Ten animal rights campaigners who invaded the track at Ayr Racecourse earlier this year and held up the Scottish Grand National have now been fined.

Two more are still awaiting sentence after 24 people tried to disrupt the big race.

Activists from the Animal Rising groupinterrupted the meeting back in April, saying they wanted to highlight the deaths of 46 horses in races at Ayr since 2007.

All the 24 people charged were accused of committing a breach of the peace by entering the track on April 22 while a meeting was in progress, equipped with glue and piping and other implements designed to enable people to secure themselves to jumps, fences or railings.

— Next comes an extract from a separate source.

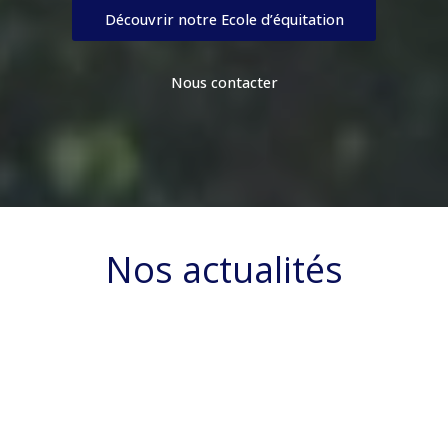
Découvrir notre Ecole d’équitation
Nous contacter
Nos actualités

Each faced a second charge of having tresspassed on the grounds.

Alex Hamil, 55, pleaded not guilty to both charges, but was found guilty of breaching the peace under deletion of words 'and other implements'.

Ayr Advertiser:

His not guilty plea to the second tresspass charge was accepted.

Co-accused Alan Guthrie, 54, Jennifer D’Netto, 53, and Robert Houston, 44, London, all pleaded guilty to the same amended charge, and had their not guilty pleas accepted.

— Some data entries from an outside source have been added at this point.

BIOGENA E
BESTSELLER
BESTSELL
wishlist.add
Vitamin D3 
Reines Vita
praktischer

Each of the four, of Bath, Manchester, Wells and London, were fined £200, plus a £20 payment to the Scottish Govenment fund.

At a previous hearing, Katrielle Chan, 21, Joseph Moss, 20, Tatum Paul, 20, and Alexandra Dunnet, 23, pleaded guilty to the same amended charge of breaching the peace.

Their not guilty pleas to the second trespass charge were accepted.

The four, of Glasgow, Sale, Manchester and London, were each fined £180 plus a £10 victim surcharge fund payment.

Rose Paterson, 34, from London, had been due to be sentenced after she and Joshua Parkinson, 27, from Leeds, admitted the breach of the peace charge.

But sentence on Paterson and Parkinson was deferred until later dates and the pair were orderd to attend in person.

We previously reported Sarah Foy, 23, and Osian Dixon, 26, were each convicted of a breach of the peace charge and fined £200, with an additional £10 victim surcharge.

Dixon, of Manchester, was also convicted of trespass, while Foy, of Alfreton, Derbyshire, was acquitted of trespass due to lack of evidence.

Dixon was admonished on the trespass charge.

A reference to the accused having “overcome security” was removed from the charge.

The Scottish Grand National's 18-horse race, which started at 3.38pm on the day, was won by Kitty’s Light.

There were no further protests at Ayr's second big meeting of the year, the Virgin Bet Ayr Gold Cup Festival, held from September 21-23.